Sushma Taylor, Ph.D.
2005
Social Change
Sushma Deva Taylor, Ph.D., a native of India, has been Executive Director of Center Point, Inc. a private substance-abuse facility in Marin, since 1981. Center Point provides long-term adult residential and outpatient services, adolescent services, in-custody drug treatment service, case management services for parolees and a wide range of other services. The organization has grown under Dr. Taylor’s stewardship and today serves more than 6,500 clients annually in Sacramento, Contra Costa, San Diego and Marin counties, treatment to 2,400 inmates daily in seven California prisons, and parolee management in eighteen California counties.
Dr. Taylor co-directed the Marin County Treatment Alternatives to Street Crime Project (TASC) for five years and was Director of the Sonoma County TASC for two years. The mentally ill diversion program she developed at Sonoma TASC became a national model. She directed the Phoenix Project at San Quentin, served on the Marin County Adult Criminal Justice Commission, and chaired the Commission for four years. Dr. Taylor has also served as a special consultant to the National Council of Juvenile and Family Court Judges. The Residential Women and Children’s Program she developed at Center Point in 1990 is one of the best in the country.
Dr.

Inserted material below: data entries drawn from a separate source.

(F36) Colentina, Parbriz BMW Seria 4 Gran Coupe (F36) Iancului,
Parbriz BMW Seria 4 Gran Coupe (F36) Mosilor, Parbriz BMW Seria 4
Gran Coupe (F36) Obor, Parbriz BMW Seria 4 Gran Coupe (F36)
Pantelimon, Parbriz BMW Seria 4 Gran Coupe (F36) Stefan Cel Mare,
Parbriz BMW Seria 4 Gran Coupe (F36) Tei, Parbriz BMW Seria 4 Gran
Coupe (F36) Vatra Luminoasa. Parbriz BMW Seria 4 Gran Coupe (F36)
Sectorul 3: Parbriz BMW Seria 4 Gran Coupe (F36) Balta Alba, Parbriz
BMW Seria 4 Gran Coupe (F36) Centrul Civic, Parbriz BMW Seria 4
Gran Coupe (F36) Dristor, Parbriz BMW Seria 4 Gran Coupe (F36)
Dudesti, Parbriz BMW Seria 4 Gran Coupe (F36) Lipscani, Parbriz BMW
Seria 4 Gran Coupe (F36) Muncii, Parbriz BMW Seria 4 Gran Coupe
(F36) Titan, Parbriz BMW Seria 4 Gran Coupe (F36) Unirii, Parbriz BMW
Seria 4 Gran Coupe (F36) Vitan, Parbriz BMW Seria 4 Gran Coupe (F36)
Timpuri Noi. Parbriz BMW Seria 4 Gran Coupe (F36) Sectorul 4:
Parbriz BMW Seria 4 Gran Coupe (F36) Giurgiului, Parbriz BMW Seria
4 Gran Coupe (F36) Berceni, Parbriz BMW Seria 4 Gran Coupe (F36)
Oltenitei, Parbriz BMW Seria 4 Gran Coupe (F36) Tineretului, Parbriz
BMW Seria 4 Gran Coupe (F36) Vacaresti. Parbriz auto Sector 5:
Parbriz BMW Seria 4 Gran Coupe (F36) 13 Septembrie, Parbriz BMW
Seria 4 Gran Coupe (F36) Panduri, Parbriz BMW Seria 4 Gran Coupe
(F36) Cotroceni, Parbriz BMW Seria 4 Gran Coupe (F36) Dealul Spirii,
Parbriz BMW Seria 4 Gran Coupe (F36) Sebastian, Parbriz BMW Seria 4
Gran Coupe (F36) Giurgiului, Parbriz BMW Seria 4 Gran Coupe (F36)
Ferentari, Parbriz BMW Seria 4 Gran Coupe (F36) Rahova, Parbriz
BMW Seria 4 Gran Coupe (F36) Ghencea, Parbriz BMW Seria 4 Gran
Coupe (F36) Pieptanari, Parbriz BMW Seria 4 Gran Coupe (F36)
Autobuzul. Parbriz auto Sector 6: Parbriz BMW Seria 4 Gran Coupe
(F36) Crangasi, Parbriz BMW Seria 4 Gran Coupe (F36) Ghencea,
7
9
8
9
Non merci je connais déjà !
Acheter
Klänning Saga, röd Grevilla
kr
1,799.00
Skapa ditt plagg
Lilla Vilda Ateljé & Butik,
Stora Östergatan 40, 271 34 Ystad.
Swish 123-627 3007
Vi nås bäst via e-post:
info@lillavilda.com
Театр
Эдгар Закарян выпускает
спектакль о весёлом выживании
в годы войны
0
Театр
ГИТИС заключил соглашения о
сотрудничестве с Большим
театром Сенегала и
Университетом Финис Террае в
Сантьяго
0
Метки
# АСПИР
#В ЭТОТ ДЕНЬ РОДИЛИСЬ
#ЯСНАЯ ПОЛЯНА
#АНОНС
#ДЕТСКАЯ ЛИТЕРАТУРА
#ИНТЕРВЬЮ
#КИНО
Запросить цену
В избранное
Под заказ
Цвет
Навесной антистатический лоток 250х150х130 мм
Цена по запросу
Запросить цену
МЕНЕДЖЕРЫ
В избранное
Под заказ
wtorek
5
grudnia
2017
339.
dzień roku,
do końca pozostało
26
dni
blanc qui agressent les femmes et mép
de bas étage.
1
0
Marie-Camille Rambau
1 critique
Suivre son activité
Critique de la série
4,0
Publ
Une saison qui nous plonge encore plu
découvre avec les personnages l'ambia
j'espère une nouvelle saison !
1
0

Taylor has a Master’s in Public Administration, a Ph.D. in Clinical Psychology, a MFCC, and she is a Certified Practitioner of Psychodrama and Group Sociometry. She holds office in the Therapeutic Communities of America (TCA) and chaired the California Therapeutic Communities Association (CTC.) She serves on several statewide advisory boards and commissions, chairs the California Perinatal Treatment Network, serves on the Proposition 36 Statewide Advisory Group, co-chairs the Department of Alcohol and Drug Program’s Access to Recovery Project, and serves on Department of Corrections Office of Substance Abuse Program’s Policy Advisory Committee.

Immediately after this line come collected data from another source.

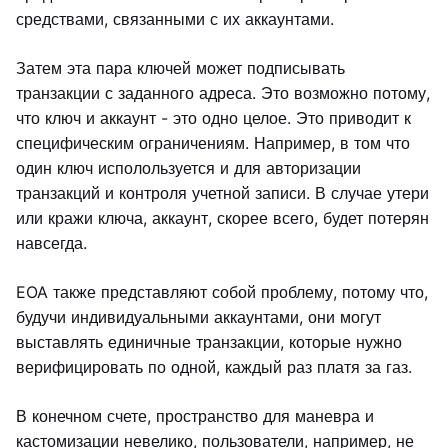
средствами, связанными с их аккаунтами.
Затем эта пара ключей может подписывать
транзакции с заданного адреса. Это возможно потому,
что ключ и аккаунт - это одно целое. Это приводит к
специфическим ограничениям. Например, в том что
один ключ исполользуется и для авторизации
транзакций и контроля учетной записи. В случае утери
или кражи ключа, аккаунт, скорее всего, будет потерян
навсегда.
EOA также представляют собой проблему, потому что,
будучи индивидуальными аккаунтами, они могут
выставлять единичные транзакции, которые нужно
верифицировать по одной, каждый раз платя за газ.
В конечном счете, пространство для маневра и
кастомизации невелико, пользователи, например, не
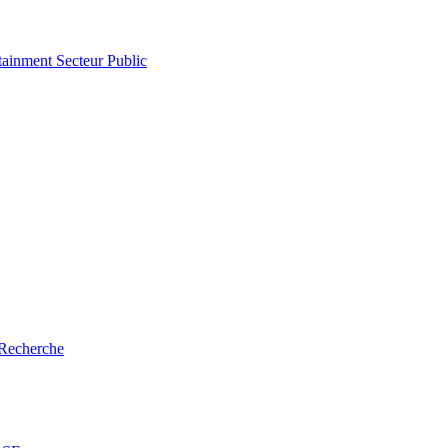
tainment
Secteur Public
Recherche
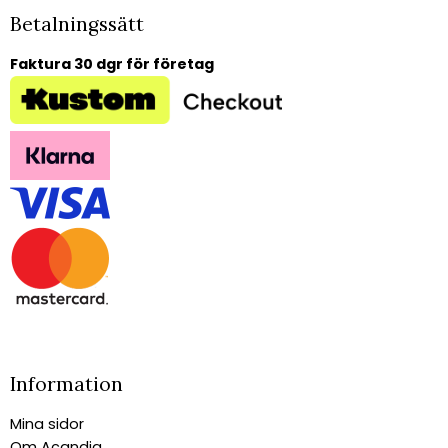
Betalningssätt
Faktura 30 dgr för företag
Information
Mina sidor
Om Acandia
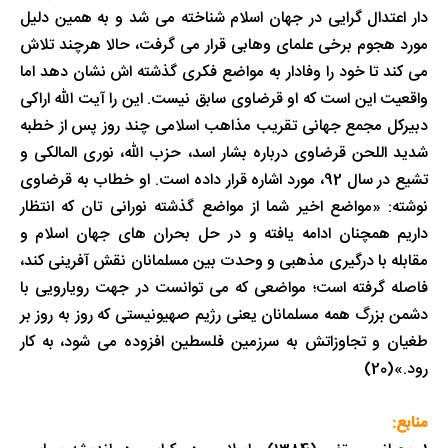
دار اعتدال گرایی در جهان اسلام شناخته می شد و به همین دلیل
مورد هجوم برخی علمای وهابی قرار می گرفت، حالا هرچند تلاش
می کند تا خود را وفادار به مواضع فکری گذشته اش نشان دهد اما
واقعیت این است که او قرضاوی سابق نیست. این را آیت الله اراکی
دبیرکل مجمع جهانی تقریب مذاهب اسلامی چند روز پس از خطبه
شدید اللحن قرضاوی درباره بشار اسد، حزب الله، نوری المالکی و
تشیع در سال 92، مورد اشاره قرار داده است. او خطاب به قرضاوی
نوشته: «مواضع اخیر شما از مواضع گذشته نورانی تان که انتظار
داریم همچنان ادامه یافته و در حل بحران های جهان اسلام و
مقابله با درگیری مذهبی و وحدت بین مسلمانان نقش آفرینی کند،
فاصله گرفته است؛ مواضعی که می توانست در جهت رویارویی با
دشمن بزرگ همه مسلمانان یعنی رژیم صهیونیستی که روز به روز بر
طغیان و تجاوزاتش به سرزمین فلسطین افزوده می شود، به کار
رود.»(20)
منابع:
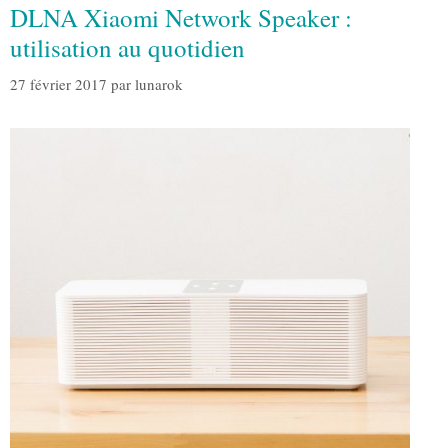
DLNA Xiaomi Network Speaker :
utilisation au quotidien
27 février 2017
par
lunarok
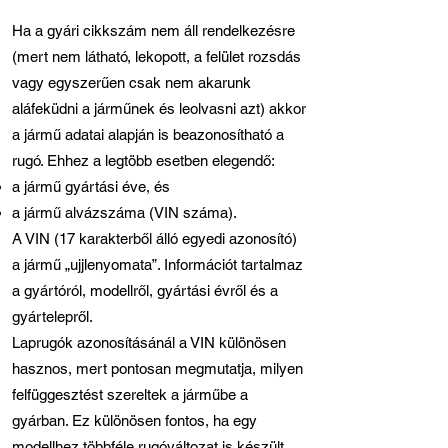
Ha a gyári cikkszám nem áll rendelkezésre
(mert nem látható, lekopott, a felület rozsdás
vagy egyszerűen csak nem akarunk
aláfeküdni a járműnek és leolvasni azt) akkor
a jármű adatai alapján is beazonosítható a
rugó. Ehhez a legtöbb esetben elegendő:
a jármű gyártási éve, és
a jármű alvázszáma (VIN száma).
A VIN (17 karakterből álló egyedi azonosító)
a jármű „ujjlenyomata”. Információt tartalmaz
a gyártóról, modellről, gyártási évről és a
gyártelepről.
Laprugók azonosításánál a VIN különösen
hasznos, mert pontosan megmutatja, milyen
felfüggesztést szereltek a járműbe a
gyárban. Ez különösen fontos, ha egy
modellhez többféle rugóváltozat is készült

As a consultant for the State Department, Dr. Taylor toured India, Burma and South East Asia as an expert in narcotics treatment. Her team was sent to train psychiatrists, psychologists, social workers and counselors in the latest techniques. She has lived in the West Indies, Sweden, England, Laos and Bangkok, and speaks several languages. Married to another clinical psychologist, Dr. Taylor has one son, Thaine, who recently completed a four-year enlistment with the U.S. Marine Corps. He was deployed to Afghanistan immediately following September 11, 2001.